WHAT TO PRODUCE ▸ In the listing below, locate the lines that hold the string "label". Copy those lines.

RECORD SET ▸

★ ★ ★ ★ ★ ★ ★

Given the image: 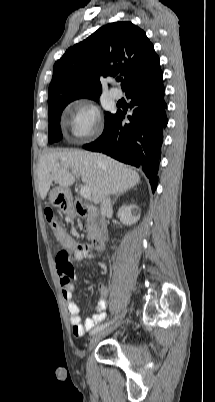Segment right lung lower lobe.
<instances>
[{"mask_svg":"<svg viewBox=\"0 0 215 402\" xmlns=\"http://www.w3.org/2000/svg\"><path fill=\"white\" fill-rule=\"evenodd\" d=\"M131 99L133 115L125 122V113L117 111L105 124L103 134L84 145L86 150L103 152L121 162L143 170L154 192L158 182L163 130L168 119L162 78L136 87L126 94Z\"/></svg>","mask_w":215,"mask_h":402,"instance_id":"obj_1","label":"right lung lower lobe"}]
</instances>
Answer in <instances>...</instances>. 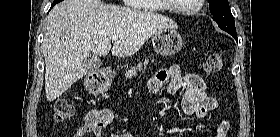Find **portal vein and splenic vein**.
Instances as JSON below:
<instances>
[{"mask_svg":"<svg viewBox=\"0 0 280 137\" xmlns=\"http://www.w3.org/2000/svg\"><path fill=\"white\" fill-rule=\"evenodd\" d=\"M118 38H119V35H113L111 39H112V41H115V40H118Z\"/></svg>","mask_w":280,"mask_h":137,"instance_id":"18ae733b","label":"portal vein and splenic vein"}]
</instances>
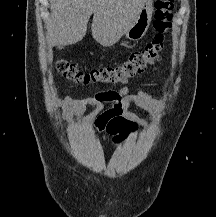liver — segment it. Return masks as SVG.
I'll return each mask as SVG.
<instances>
[{
    "label": "liver",
    "instance_id": "1",
    "mask_svg": "<svg viewBox=\"0 0 216 217\" xmlns=\"http://www.w3.org/2000/svg\"><path fill=\"white\" fill-rule=\"evenodd\" d=\"M145 0H50L47 26L49 46L81 41L93 14L92 36L105 47L113 46L137 17Z\"/></svg>",
    "mask_w": 216,
    "mask_h": 217
}]
</instances>
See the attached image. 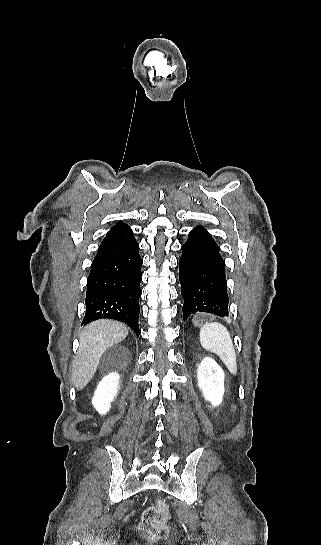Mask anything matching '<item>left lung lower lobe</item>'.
Returning <instances> with one entry per match:
<instances>
[{
	"label": "left lung lower lobe",
	"mask_w": 321,
	"mask_h": 545,
	"mask_svg": "<svg viewBox=\"0 0 321 545\" xmlns=\"http://www.w3.org/2000/svg\"><path fill=\"white\" fill-rule=\"evenodd\" d=\"M181 250L179 280L184 299V321L198 312L227 316L225 262L210 233L202 226H197L189 232Z\"/></svg>",
	"instance_id": "0a47b994"
}]
</instances>
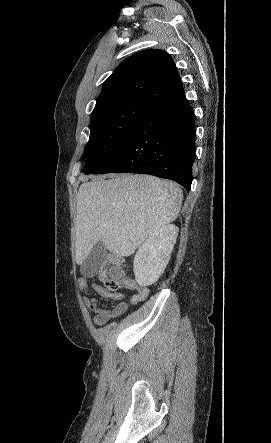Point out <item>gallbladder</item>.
Listing matches in <instances>:
<instances>
[{
	"mask_svg": "<svg viewBox=\"0 0 271 443\" xmlns=\"http://www.w3.org/2000/svg\"><path fill=\"white\" fill-rule=\"evenodd\" d=\"M107 253V247L102 241L95 243L87 259L80 265V273L86 278H93L95 273L102 272L101 261H104Z\"/></svg>",
	"mask_w": 271,
	"mask_h": 443,
	"instance_id": "1",
	"label": "gallbladder"
}]
</instances>
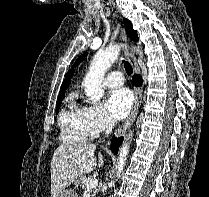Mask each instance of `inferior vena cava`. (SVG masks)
I'll list each match as a JSON object with an SVG mask.
<instances>
[{
  "mask_svg": "<svg viewBox=\"0 0 209 197\" xmlns=\"http://www.w3.org/2000/svg\"><path fill=\"white\" fill-rule=\"evenodd\" d=\"M115 126V120L111 117L107 116L105 122V134L108 135Z\"/></svg>",
  "mask_w": 209,
  "mask_h": 197,
  "instance_id": "inferior-vena-cava-1",
  "label": "inferior vena cava"
}]
</instances>
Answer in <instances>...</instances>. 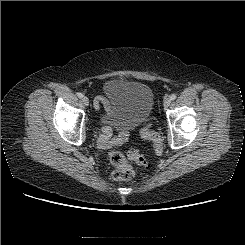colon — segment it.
Returning <instances> with one entry per match:
<instances>
[{"label": "colon", "mask_w": 245, "mask_h": 245, "mask_svg": "<svg viewBox=\"0 0 245 245\" xmlns=\"http://www.w3.org/2000/svg\"><path fill=\"white\" fill-rule=\"evenodd\" d=\"M140 135L142 138L152 142L155 154L161 153L162 138L157 132L145 126L140 129ZM109 160L115 168L112 172V177L116 181H128L134 178L135 170L131 162L138 165L147 164V158L135 149L130 150L127 156L116 150L111 151Z\"/></svg>", "instance_id": "5ec220e1"}]
</instances>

★ ★ ★ ★ ★ ★ ★

COMPLETED TASK ▸
[{"mask_svg":"<svg viewBox=\"0 0 215 402\" xmlns=\"http://www.w3.org/2000/svg\"><path fill=\"white\" fill-rule=\"evenodd\" d=\"M131 99L133 115L125 122V113L117 111L105 124L103 134L84 145L86 150L103 152L121 162L143 170L154 192L158 182L163 130L168 119L162 78L136 87L126 94Z\"/></svg>","mask_w":215,"mask_h":402,"instance_id":"obj_1","label":"right lung lower lobe"}]
[{"mask_svg":"<svg viewBox=\"0 0 280 137\" xmlns=\"http://www.w3.org/2000/svg\"><path fill=\"white\" fill-rule=\"evenodd\" d=\"M118 38H119V35H113L111 39H112V41H115V40H118Z\"/></svg>","mask_w":280,"mask_h":137,"instance_id":"18ae733b","label":"portal vein and splenic vein"}]
    "label": "liver",
	"label": "left lung lower lobe",
	"label": "gallbladder"
  "label": "inferior vena cava"
[{"label": "colon", "mask_w": 245, "mask_h": 245, "mask_svg": "<svg viewBox=\"0 0 245 245\" xmlns=\"http://www.w3.org/2000/svg\"><path fill=\"white\" fill-rule=\"evenodd\" d=\"M140 135L142 138L152 142L155 154L161 153L162 138L157 132L145 126L140 129ZM109 160L115 168L112 172V177L116 181H128L134 178L135 170L131 162L138 165L147 164V158L135 149L130 150L127 156L116 150L111 151Z\"/></svg>", "instance_id": "5ec220e1"}]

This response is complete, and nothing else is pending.